3.3. Conditional Generative Hull Model
While the multimodal autoencoder provides a compact and physically structured latent representation of hull geometry, it is not inherently generative. To enable controlled synthesis of novel hull forms, a conditional DDPM was trained directly in the learned latent space of the autoencoder. The DDPM gradually learns to reverse a noise process to generate latent codes corresponding to plausible hull designs. This class of generative models has been shown to be particularly stable and effective in capturing multi-modal data distributions.
The generative process is conditioned using a 12-dimensional design vector representing a set of global hull parameters commonly used in preliminary ship design. These parameters provide high-level geometric constraints that guide the generative model during the sampling of the latent design space. While such global parameters cannot fully describe the detailed geometry of a ship hull, they provide an interpretable and physically meaningful conditioning mechanism that allows the model to produce hull forms consistent with fundamental naval architectural characteristics. These parameters act as conditioning variables rather than a complete geometric parametrization of the hull surface.
In this study, the parameter set was intentionally limited to a small number of widely used design variables in order to demonstrate the feasibility of the proposed representation-aware generative framework. The aim is therefore not to fully parametrize hull geometry, but rather to guide the generative model toward realistic regions of the design space. Future work will explore the integration of more detailed geometric descriptors and configuration-specific parameters, enabling finer control over local hull features such as bulbous bow variations and sectional geometry.
The DDPM is conditioned on a 12-dimensional design vector representing high-level hull design parameters.
L: Length
B: Breadth
D: Depth
T: Draft
: Prismatic coefficient
: Midship coefficient
: Waterplane coefficient
LBP: Length between perpendiculars
LCF: Longitudinal centre of floatation
LCB: Longitudinal centre of buoyancy
KB: Centre of buoyancy
Bulbousbow: Indicator of presence of bulbous bow
These descriptors are computed for each training sample and normalized to zero mean and unit variance. During training, the DDPM is conditioned on these vectors, enabling it to generate latent codes tailored to specific hull configurations. The model employs a UNet-based architecture with sinusoidal timestep embeddings, trained for 1000 epochs with a batch size of 32. During inference, a desired condition vector is provided, and the DDPM generates a latent code, which is decoded by the trained autoencoder to produce point cloud and spline representations of a full hull form.
4. Results
The intermediate representations produced by the model (point clouds and spline descriptors) are primarily used within the reconstruction pipeline to generate the hull surface in the
Section 4, where the focus is placed on the final reconstructed hull surface. The results demonstrate that the proposed representation-aware generative framework can successfully produce realistic and geometrically coherent ship hull forms in an early-stage design context, consistent with the objectives outlined in this study. By jointly learning from point cloud representations of the hull surface and structured waterline and buttock spline representations, the autoencoder captures both local surface geometry and global hull structure within a shared latent space.

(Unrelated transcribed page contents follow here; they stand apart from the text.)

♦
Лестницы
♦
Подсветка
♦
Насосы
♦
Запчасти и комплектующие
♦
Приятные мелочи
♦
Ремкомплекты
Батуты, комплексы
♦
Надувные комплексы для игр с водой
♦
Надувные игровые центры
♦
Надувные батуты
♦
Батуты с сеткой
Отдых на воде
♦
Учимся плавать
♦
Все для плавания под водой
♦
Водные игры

All experiments were conducted using a GPU-accelerated deep learning framework on a single NVIDIA RTX 4070 Ti Super GPU with 32 GB of ram. The dataset generation pipeline required approximately 12 h to process the complete set of hull geometries and extract the multimodal representations, including curvature-adaptive point clouds, waterline splines, and buttock splines. Training of the multimodal autoencoder required approximately 16 h to converge under the specified training configuration, while training of the conditional latent diffusion model required approximately 12 h. Once training is complete, inference is computationally efficient, with hull geometries generated within seconds. These computational requirements demonstrate that the proposed framework is compatible with practical early-stage ship design workflows, where rapid exploration of candidate hull forms is desirable. The reported training times correspond to the full dataset and training schedule used in this study and may vary depending on hardware configuration and dataset size.

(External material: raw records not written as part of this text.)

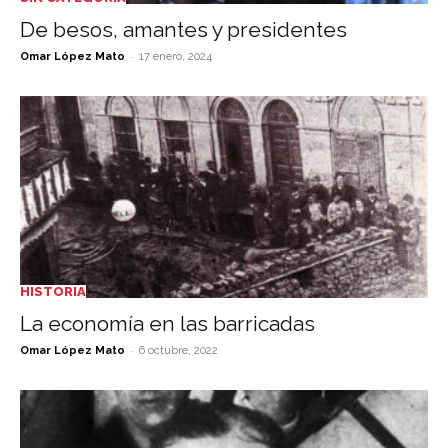
De besos, amantes y presidentes
-
Omar López Mato
17 enero, 2024
HISTORIA
La economía en las barricadas
-
Omar López Mato
6 octubre, 2022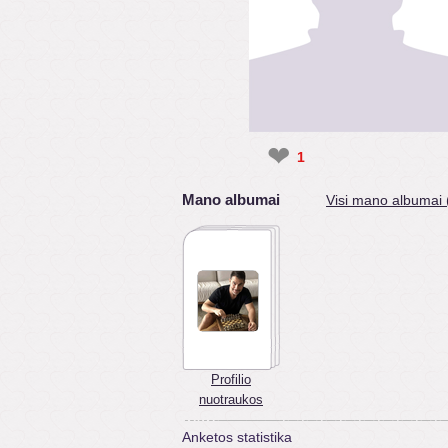
❤
1
Mano albumai
Visi mano albumai 
Profilio
nuotraukos
Anketos statistika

After training, the conditional latent diffusion model is able to generate hull forms that satisfy specified principal dimensions with a high success rate. Qualitatively, the generated hulls appear smooth (more so than the training data) and realistic after reconstruction, capturing the typical features of feasible ship designs from the training data while also presenting new combinations of shape characteristics. Because the model operates in a learned shape space, even complex hull surface details are preserved, unlike simpler parametric models that might oversimplify geometry. The inclusion of form coefficients (, ) in the conditioning proves useful in guiding the fullness of the generated hull. These trends align with naval architectural intuition, indicating the model has learned meaningful relationships between the input parameters and the hull geometry.

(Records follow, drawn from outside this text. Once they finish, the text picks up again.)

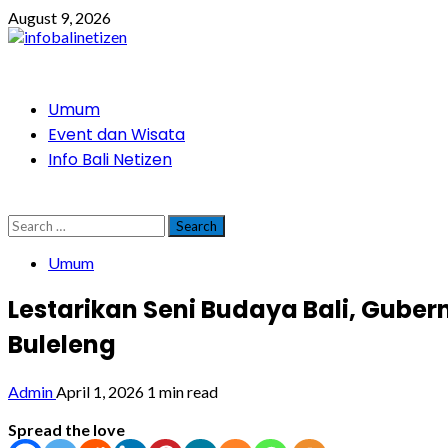
Skip
August 9, 2026
to
content
Primary
Umum
Menu
Event dan Wisata
Info Bali Netizen
Search
for:
Umum
Lestarikan Seni Budaya Bali, Guber
Buleleng
Admin
April 1, 2026
1 min read
Spread the love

4.1. Multimodal Autoencoder Performance
Figure 4 shows the training loss curve of the multimodal autoencoder over the course of the 195 training epochs. The curve exhibits a smooth and monotonic decline, indicating stable convergence without signs of overfitting or divergence. The gradual flattening of the curve after approximately 50 epochs suggests that the model reaches a saturation point in its reconstruction capability, where further improvement becomes marginal. This behavior is consistent with typical learning dynamics in point-based and grid-based geometric encoders, where initial gains stem from coarse structural learning, followed by refinement of local detail. The absence of sudden spikes or oscillations further confirms the numerical stability of the training process, attributed in part to effective data normalization and the use of a well-balanced loss function comprising Chamfer Distance and masked grid errors. Overall, the loss trend validates the efficacy of the network architecture and training configuration for capturing and reconstructing diverse hull geometries.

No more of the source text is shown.